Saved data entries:

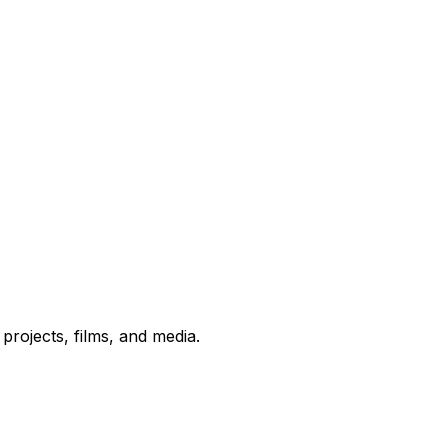
rojects, films, and media.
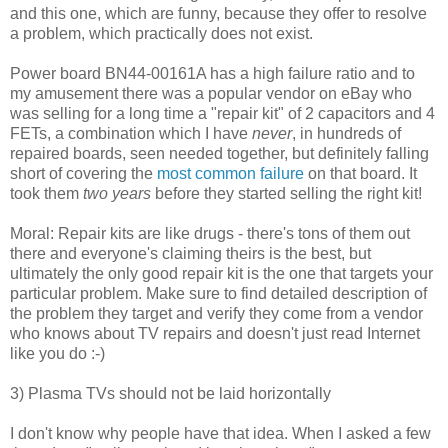
and this one, which are funny, because they offer to resolve
a problem, which practically does not exist.
Power board BN44-00161A has a high failure ratio and to
my amusement there was a popular vendor on eBay who
was selling for a long time a "repair kit" of 2 capacitors and 4
FETs, a combination which I have
never
, in hundreds of
repaired boards, seen needed together, but definitely falling
short of covering the
most common failure
on that board. It
took them
two years
before they started selling the right kit!
Moral: Repair kits are like drugs - there's tons of them out
there and everyone's claiming theirs is the best, but
ultimately the only good repair kit is the one that targets your
particular problem. Make sure to find detailed description of
the problem they target and verify they come from a vendor
who knows about TV repairs and doesn't just read Internet
like you do :-)
3) Plasma TVs should not be laid horizontally
I don't know why people have that idea. When I asked a few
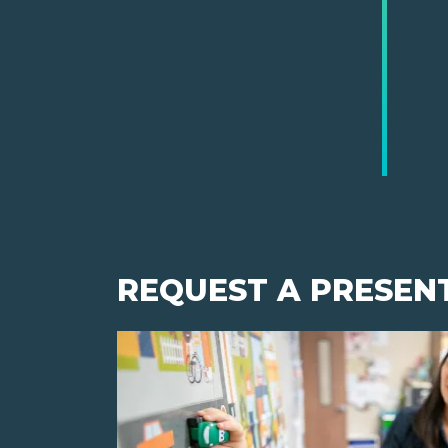
REQUEST A PRESEN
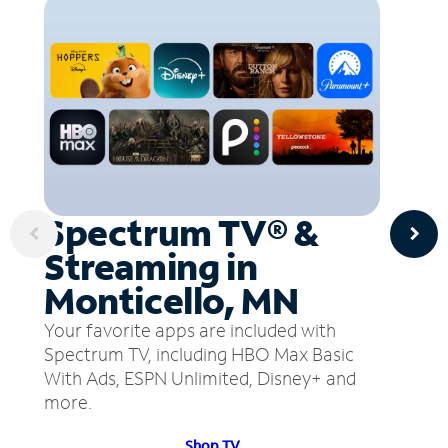
Spectrum TV® &
Streaming in
Monticello, MN
Your favorite apps are included with
Spectrum TV, including HBO Max Basic
With Ads, ESPN Unlimited, Disney+ and
more.
Shop TV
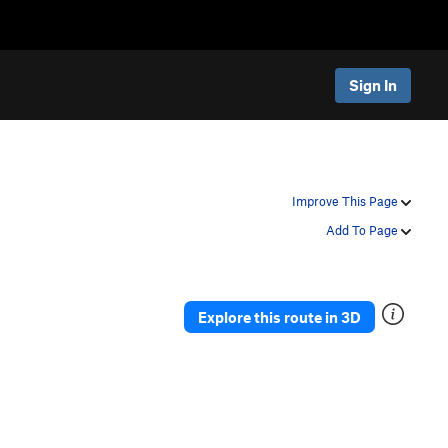
Sign In
Improve This Page
Add To Page
Explore this route in 3D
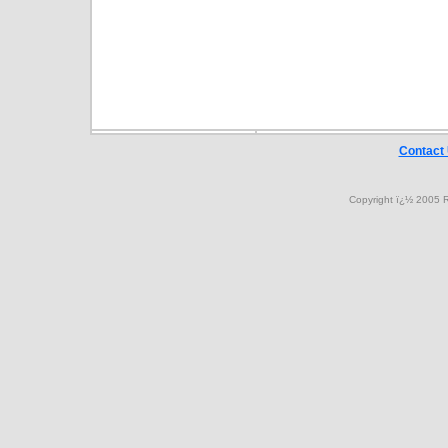
Contact
Copyright ï¿½ 2005 R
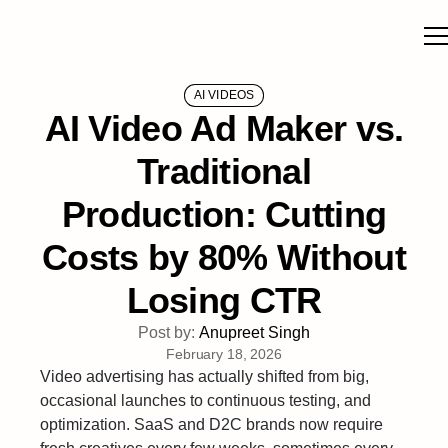
AI VIDEOS
AI Video Ad Maker vs.
Traditional
Production: Cutting
Costs by 80% Without
Losing CTR
Post by:
Anupreet Singh
February 18, 2026
Video advertising has actually shifted from big,
occasional launches to continuous testing, and
optimization. SaaS and D2C brands now require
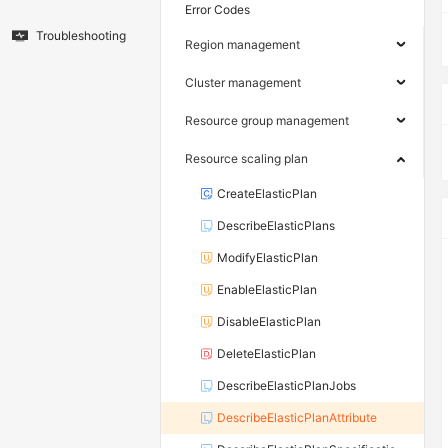
Error Codes
Troubleshooting
Region management
Cluster management
Resource group management
Resource scaling plan
CreateElasticPlan
DescribeElasticPlans
ModifyElasticPlan
EnableElasticPlan
DisableElasticPlan
DeleteElasticPlan
DescribeElasticPlanJobs
DescribeElasticPlanAttribute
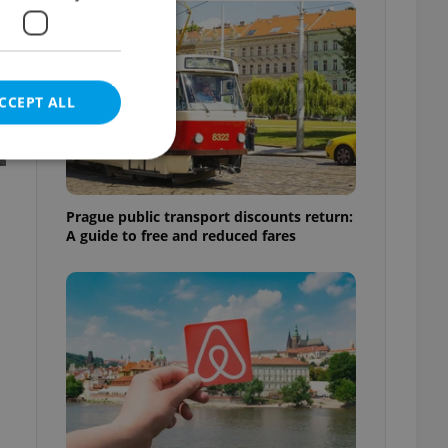
CCEPT ALL
Prague public transport discounts return:
A guide to free and reduced fares
e website cannot be
eal estate
state agency profile
 to provide full
te positions to end
s not repeatedly
cord of user votes
ensure the correct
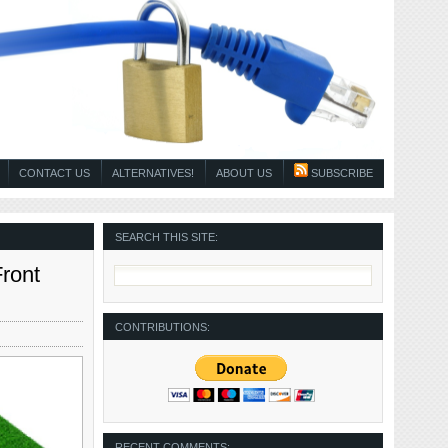
CONTACT US
ALTERNATIVES!
ABOUT US
SUBSCRIBE
SEARCH THIS SITE:
ront
CONTRIBUTIONS:
RECENT COMMENTS:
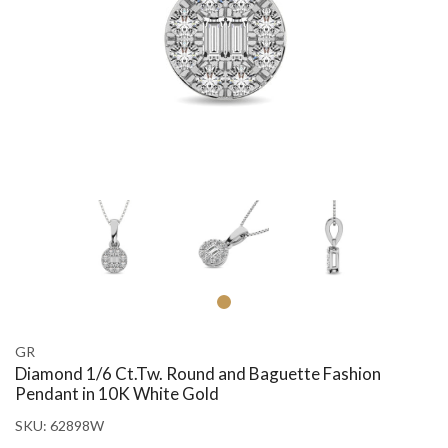
GR
Diamond 1/6 Ct.Tw. Round and Baguette Fashion
Pendant in 10K White Gold
SKU:
62898W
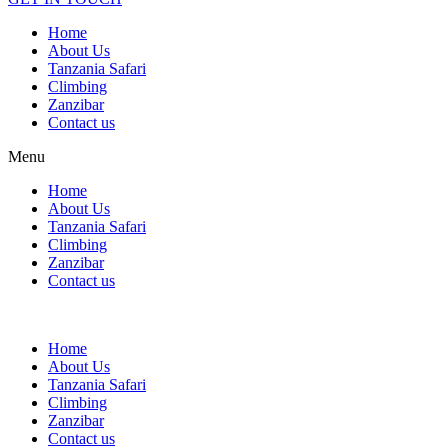
Home
About Us
Tanzania Safari
Climbing
Zanzibar
Contact us
Menu
Home
About Us
Tanzania Safari
Climbing
Zanzibar
Contact us
Home
About Us
Tanzania Safari
Climbing
Zanzibar
Contact us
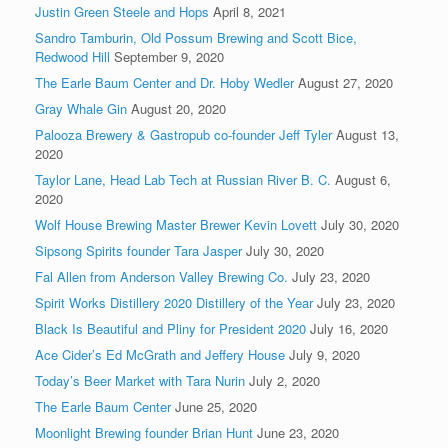
Justin Green Steele and Hops
April 8, 2021
Sandro Tamburin, Old Possum Brewing and Scott Bice,
Redwood Hill
September 9, 2020
The Earle Baum Center and Dr. Hoby Wedler
August 27, 2020
Gray Whale Gin
August 20, 2020
Palooza Brewery & Gastropub co-founder Jeff Tyler
August 13,
2020
Taylor Lane, Head Lab Tech at Russian River B. C.
August 6,
2020
Wolf House Brewing Master Brewer Kevin Lovett
July 30, 2020
Sipsong Spirits founder Tara Jasper
July 30, 2020
Fal Allen from Anderson Valley Brewing Co.
July 23, 2020
Spirit Works Distillery 2020 Distillery of the Year
July 23, 2020
Black Is Beautiful and Pliny for President 2020
July 16, 2020
Ace Cider’s Ed McGrath and Jeffery House
July 9, 2020
Today’s Beer Market with Tara Nurin
July 2, 2020
The Earle Baum Center
June 25, 2020
Moonlight Brewing founder Brian Hunt
June 23, 2020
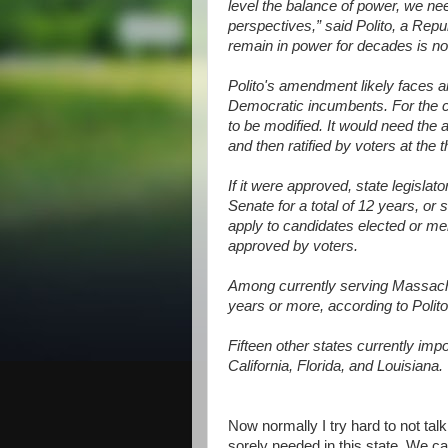
level the balance of power, we ne
perspectives,” said Polito, a Rep
remain in power for decades is no
Polito's amendment likely faces an
Democratic incumbents. For the c
to be modified. It would need the 
and then ratified by voters at the t
If it were approved, state legisla
Senate for a total of 12 years, or s
apply to candidates elected or me
approved by voters.
Among currently serving Massachu
years or more, according to Polito
Fifteen other states currently impo
California, Florida, and Louisiana.
Now normally I try hard to not talk 
sorely needed in this state. We c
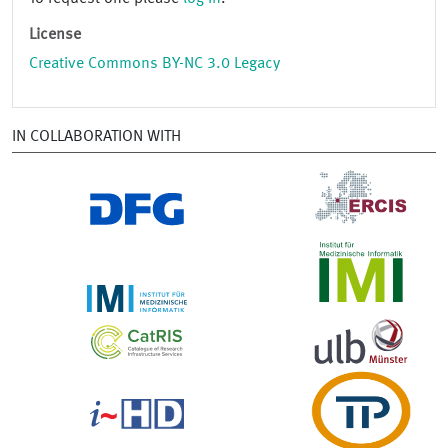
License
Creative Commons BY-NC 3.0 Legacy
IN COLLABORATION WITH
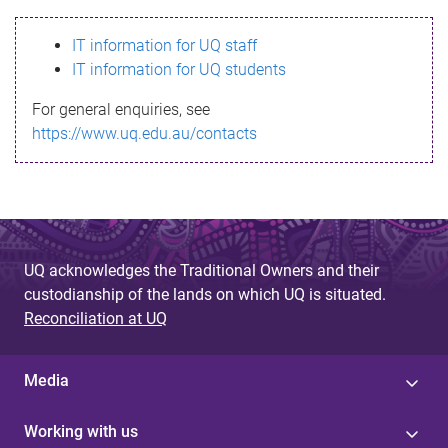
s
IT information for UQ staff
s
IT information for UQ students
a
For general enquiries, see
g
https://www.uq.edu.au/contacts
e
UQ acknowledges the Traditional Owners and their
custodianship of the lands on which UQ is situated.
Reconciliation at UQ
Media
Working with us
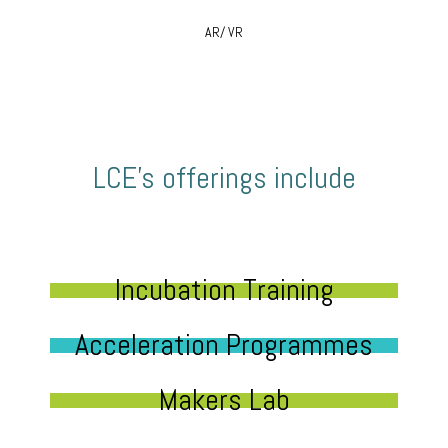
AR/ VR
LCE’s offerings include
Incubation Training
Acceleration Programmes
Makers Lab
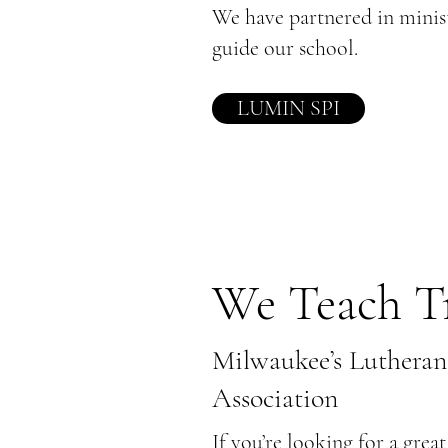
We have partnered in mini
guide our school.
LUMIN SPI
We Teach T
Milwaukee’s Lutheran
Association
If you’re looking for a grea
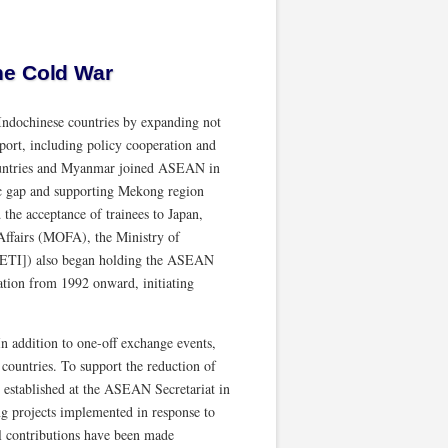
he Cold War
Indochinese countries by expanding not
pport, including policy cooperation and
countries and Myanmar joined ASEAN in
mic gap and supporting Mekong region
he acceptance of trainees to Japan,
Affairs (MOFA), the Ministry of
[METI]) also began holding the ASEAN
ion from 1992 onward, initiating
n addition to one-off exchange events,
countries. To support the reduction of
 established at the ASEAN Secretariat in
g projects implemented in response to
l contributions have been made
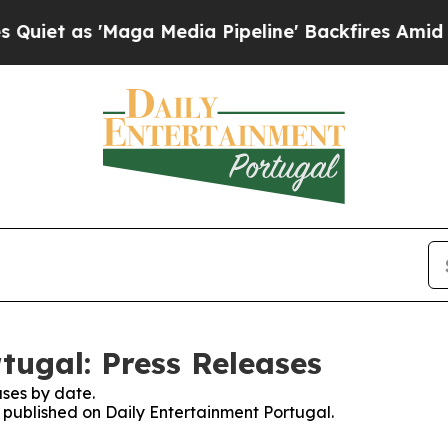
t as 'Maga Media Pipeline' Backfires Amid Rumo
tugal: Press Releases
ses by date.
s published on Daily Entertainment Portugal.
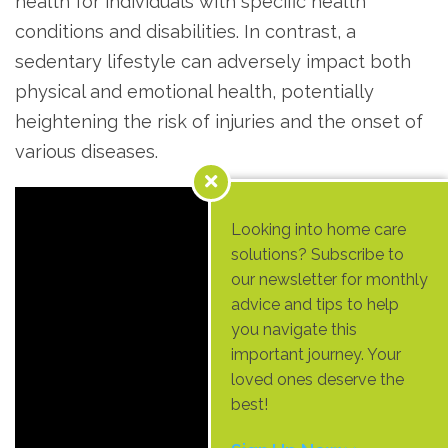
health for individuals with specific health
conditions and disabilities. In contrast, a
sedentary lifestyle can adversely impact both
physical and emotional health, potentially
heightening the risk of injuries and the onset of
various diseases.
Looking into home care
solutions? Subscribe to
our newsletter for monthly
advice and tips to help
you navigate this
important journey. Your
loved ones deserve the
best!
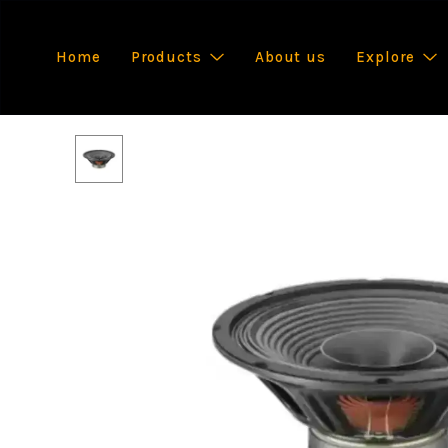
Home
Products
About us
Explore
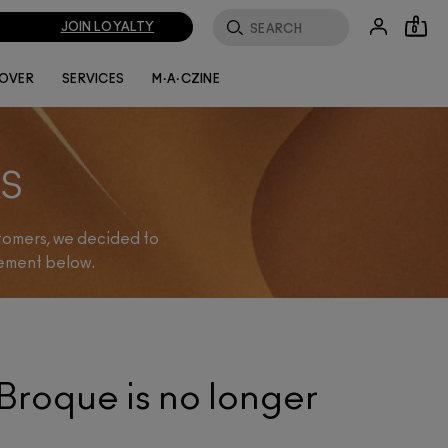
JOIN LOYALTY
0
LOVER
SERVICES
M·A·CZINE
S
stomers, we decided to
cement below.
Broque is no longer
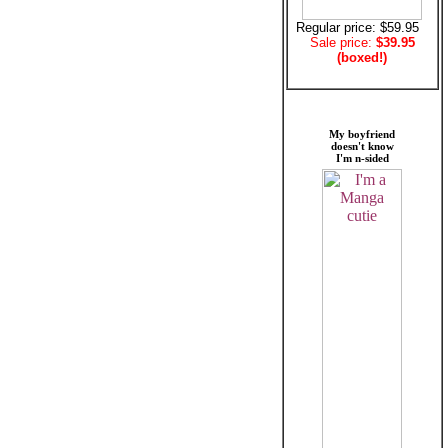
Regular price: $59.95
Sale price:
$39.95
(boxed!)
My boyfriend
doesn't know
I'm n-sided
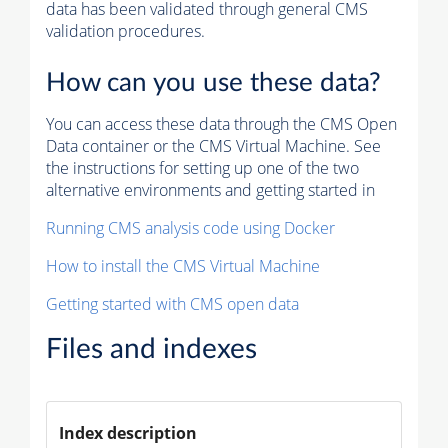
data has been validated through general CMS
validation procedures.
How can you use these data?
You can access these data through the CMS Open
Data container or the CMS Virtual Machine. See
the instructions for setting up one of the two
alternative environments and getting started in
Running CMS analysis code using Docker
How to install the CMS Virtual Machine
Getting started with CMS open data
Files and indexes
Index description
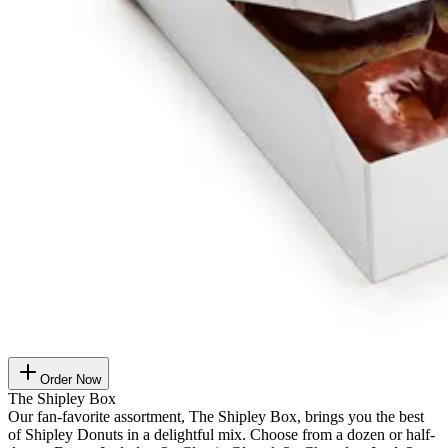
Order Now
The Shipley Box
Our fan-favorite assortment, The Shipley Box, brings you the best
of Shipley Donuts in a delightful mix. Choose from a dozen or half-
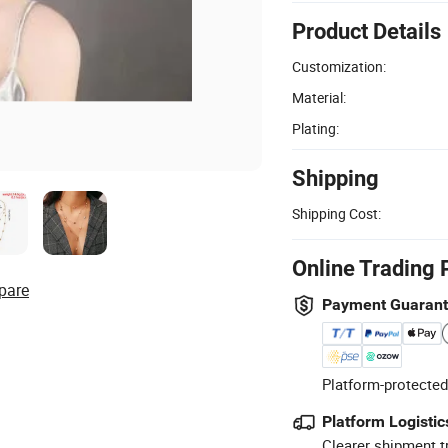
Product Details
Customization:
Material:
Plating:
Shipping
Shipping Cost:
Online Trading 
pare
Payment Guaran
Platform-protected
Platform Logistic
Clearer shipment t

> **Prompt**:
Set down a word-for-word copy of the records, dropping any picture.

> **Problem solution**:
rojects, films, and media.
and this one, which are funny, because they offer to resolve
a problem, which practically does not exist.
Power board BN44-00161A has a high failure ratio and to
my amusement there was a popular vendor on eBay who
was selling for a long time a "repair kit" of 2 capacitors and 4
FETs, a combination which I have
never
, in hundreds of
repaired boards, seen needed together, but definitely falling
short of covering the
most common failure
on that board. It
took them
two years
before they started selling the right kit!
Moral: Repair kits are like drugs - there's tons of them out
there and everyone's claiming theirs is the best, but
ultimately the only good repair kit is the one that targets your
particular problem. Make sure to find detailed description of
the problem they target and verify they come from a vendor
who knows about TV repairs and doesn't just read Internet
like you do :-)
3) Plasma TVs should not be laid horizontally
I don't know why people have that idea. When I asked a few
REQUEST A PRESEN
Spectrum TV® &
Streaming in
Monticello, MN
Your favorite apps are included with
Spectrum TV, including HBO Max Basic
With Ads, ESPN Unlimited, Disney+ and
more.
Shop TV
Sign In
Improve This Page
Add To Page
Explore this route in 3D
Contact
Copyright ï¿½ 2005 R
AI VIDEOS
AI Video Ad Maker vs.
Traditional
Production: Cutting
Costs by 80% Without
Losing CTR
Post by:
Anupreet Singh
February 18, 2026
Video advertising has actually shifted from big,
occasional launches to continuous testing, and
optimization. SaaS and D2C brands now require
Error Codes
Troubleshooting
Region management
Cluster management
Resource group management
Resource scaling plan
CreateElasticPlan
DescribeElasticPlans
ModifyElasticPlan
EnableElasticPlan
DisableElasticPlan
DeleteElasticPlan
DescribeElasticPlanJobs
DescribeElasticPlanAttribute
CCEPT ALL
Prague public transport discounts return:
A guide to free and reduced fares
e website cannot be
eal estate
state agency profile
 to provide full
te positions to end
s not repeatedly
cord of user votes
ensure the correct
CONTACT US
ALTERNATIVES!
ABOUT US
SUBSCRIBE
SEARCH THIS SITE:
ront
CONTRIBUTIONS:
RECENT COMMENTS:
GR
Diamond 1/6 Ct.Tw. Round and Baguette Fashion
Pendant in 10K White Gold
SKU:
62898W
Home
About Us
Tanzania Safari
Climbing
Zanzibar
Contact us
Menu
Home
About Us
Tanzania Safari
Climbing
Zanzibar
Contact us
Home
About Us
Tanzania Safari
Climbing
Zanzibar
Contact us
Justin Green Steele and Hops
April 8, 2021
Sandro Tamburin, Old Possum Brewing and Scott Bice,
Redwood Hill
September 9, 2020
The Earle Baum Center and Dr. Hoby Wedler
August 27, 2020
Gray Whale Gin
August 20, 2020
Palooza Brewery & Gastropub co-founder Jeff Tyler
August 13,
2020
Taylor Lane, Head Lab Tech at Russian River B. C.
August 6,
2020
Wolf House Brewing Master Brewer Kevin Lovett
July 30, 2020
Sipsong Spirits founder Tara Jasper
July 30, 2020
Fal Allen from Anderson Valley Brewing Co.
July 23, 2020
Spirit Works Distillery 2020 Distillery of the Year
July 23, 2020
Black Is Beautiful and Pliny for President 2020
July 16, 2020
Ace Cider’s Ed McGrath and Jeffery House
July 9, 2020
Today’s Beer Market with Tara Nurin
July 2, 2020
The Earle Baum Center
June 25, 2020
Moonlight Brewing founder Brian Hunt
June 23, 2020
level the balance of power, we ne
perspectives,” said Polito, a Rep
remain in power for decades is no
Polito's amendment likely faces an
Democratic incumbents. For the c
to be modified. It would need the 
and then ratified by voters at the t
If it were approved, state legisla
Senate for a total of 12 years, or s
apply to candidates elected or me
approved by voters.
Among currently serving Massachu
years or more, according to Polito
Fifteen other states currently impo
California, Florida, and Louisiana.
Now normally I try hard to not talk 
sorely needed in this state. We c
License
Creative Commons BY-NC 3.0 Legacy
IN COLLABORATION WITH
s
IT information for UQ staff
s
IT information for UQ students
a
For general enquiries, see
g
https://www.uq.edu.au/contacts
e
UQ acknowledges the Traditional Owners and their
custodianship of the lands on which UQ is situated.
Reconciliation at UQ
Media
Working with us
AR/ VR
LCE’s offerings include
Incubation Training
Acceleration Programmes
Makers Lab
We have partnered in mini
guide our school.
LUMIN SPI
We Teach T
Milwaukee’s Lutheran
Association
If you’re looking for a grea
he Cold War
Indochinese countries by expanding not
pport, including policy cooperation and
countries and Myanmar joined ASEAN in
mic gap and supporting Mekong region
he acceptance of trainees to Japan,
Affairs (MOFA), the Ministry of
[METI]) also began holding the ASEAN
ion from 1992 onward, initiating
n addition to one-off exchange events,
countries. To support the reduction of
 established at the ASEAN Secretariat in
g projects implemented in response to
l contributions have been made
t as 'Maga Media Pipeline' Backfires Amid Rumo
tugal: Press Releases
ses by date.
s published on Daily Entertainment Portugal.
health for individuals with specific health
conditions and disabilities. In contrast, a
sedentary lifestyle can adversely impact both
physical and emotional health, potentially
heightening the risk of injuries and the onset of
various diseases.
Looking into home care
solutions? Subscribe to
our newsletter for monthly
advice and tips to help
you navigate this
important journey. Your
loved ones deserve the
best!
Home
Products
About us
Explore
JOIN LOYALTY
0
LOVER
SERVICES
M·A·CZINE
S
stomers, we decided to
cement below.
Broque is no longer
Regular price: $59.95
Sale price:
$39.95
(boxed!)
My boyfriend
doesn't know
I'm n-sided
data has been validated through general CMS
validation procedures.
How can you use these data?
You can access these data through the CMS Open
Data container or the CMS Virtual Machine. See
the instructions for setting up one of the two
alternative environments and getting started in
Running CMS analysis code using Docker
How to install the CMS Virtual Machine
Getting started with CMS open data
Files and indexes
Index description
Order Now
The Shipley Box
Our fan-favorite assortment, The Shipley Box, brings you the best
of Shipley Donuts in a delightful mix. Choose from a dozen or half-
Product Details
Customization:
Material:
Plating:
Shipping
Shipping Cost:
Online Trading 
pare
Payment Guaran
Platform-protected
Platform Logistic
Clearer shipment t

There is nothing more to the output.